_Page-level text extractions_
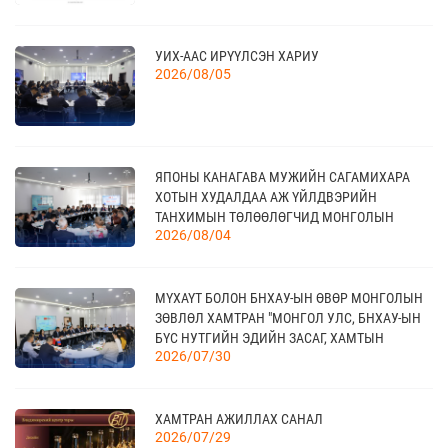
20
УИХ-ААС ИРҮҮЛСЭН ХАРИУ
КАНАД УЛС - ТОРОНТО ХОТЫН БИЗНЕС АЯЛАЛ
2026/08/05
09 сар
21
ЯПОНЫ КАНАГАВА МУЖИЙН САГАМИХАРА
TEX+ VISION KOREA
10 сар
ХОТЫН ХУДАЛДАА АЖ ҮЙЛДВЭРИЙН
ТАНХИМЫН ТӨЛӨӨЛӨГЧИД МОНГОЛЫН
2026/08/04
ҮНДЭСНИЙ ХУДАЛДАА АЖ ҮЙЛДВЭРИЙН
ТАНХИМД ЗОЧЛОВ
04
“BAZAAR BERLIN 2026” ОЛОН УЛСЫН
МҮХАҮТ БОЛОН БНХАУ-ЫН ӨВӨР МОНГОЛЫН
ҮЗЭСГЭЛЭН
11 сар
ЗӨВЛӨЛ ХАМТРАН "МОНГОЛ УЛС, БНХАУ-ЫН
БҮС НУТГИЙН ЭДИЙН ЗАСАГ, ХАМТЫН
2026/07/30
АЖИЛЛАГААНЫ УУЛЗАЛТ"-ЫГ ЗОХИОН
БАЙГУУЛЛАА
КАНАД УЛСАД ЗОХИОН БАЙГУУЛАГДАХ
23
CANADIAN WESTERN AGRIBITION ХӨДӨӨ АЖ
11 сар
ХАМТРАН АЖИЛЛАХ САНАЛ
АХУЙН САЛБАРЫН ҮЗЭСГЭЛЭН
2026/07/29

_Required action_
With the pictures set aside, repeat every entry above exactly.

_Expected answer_
20
УИХ-ААС ИРҮҮЛСЭН ХАРИУ
КАНАД УЛС - ТОРОНТО ХОТЫН БИЗНЕС АЯЛАЛ
2026/08/05
09 сар
21
ЯПОНЫ КАНАГАВА МУЖИЙН САГАМИХАРА
TEX+ VISION KOREA
10 сар
ХОТЫН ХУДАЛДАА АЖ ҮЙЛДВЭРИЙН
ТАНХИМЫН ТӨЛӨӨЛӨГЧИД МОНГОЛЫН
2026/08/04
ҮНДЭСНИЙ ХУДАЛДАА АЖ ҮЙЛДВЭРИЙН
ТАНХИМД ЗОЧЛОВ
04
“BAZAAR BERLIN 2026” ОЛОН УЛСЫН
МҮХАҮТ БОЛОН БНХАУ-ЫН ӨВӨР МОНГОЛЫН
ҮЗЭСГЭЛЭН
11 сар
ЗӨВЛӨЛ ХАМТРАН "МОНГОЛ УЛС, БНХАУ-ЫН
БҮС НУТГИЙН ЭДИЙН ЗАСАГ, ХАМТЫН
2026/07/30
АЖИЛЛАГААНЫ УУЛЗАЛТ"-ЫГ ЗОХИОН
БАЙГУУЛЛАА
КАНАД УЛСАД ЗОХИОН БАЙГУУЛАГДАХ
23
CANADIAN WESTERN AGRIBITION ХӨДӨӨ АЖ
11 сар
ХАМТРАН АЖИЛЛАХ САНАЛ
АХУЙН САЛБАРЫН ҮЗЭСГЭЛЭН
2026/07/29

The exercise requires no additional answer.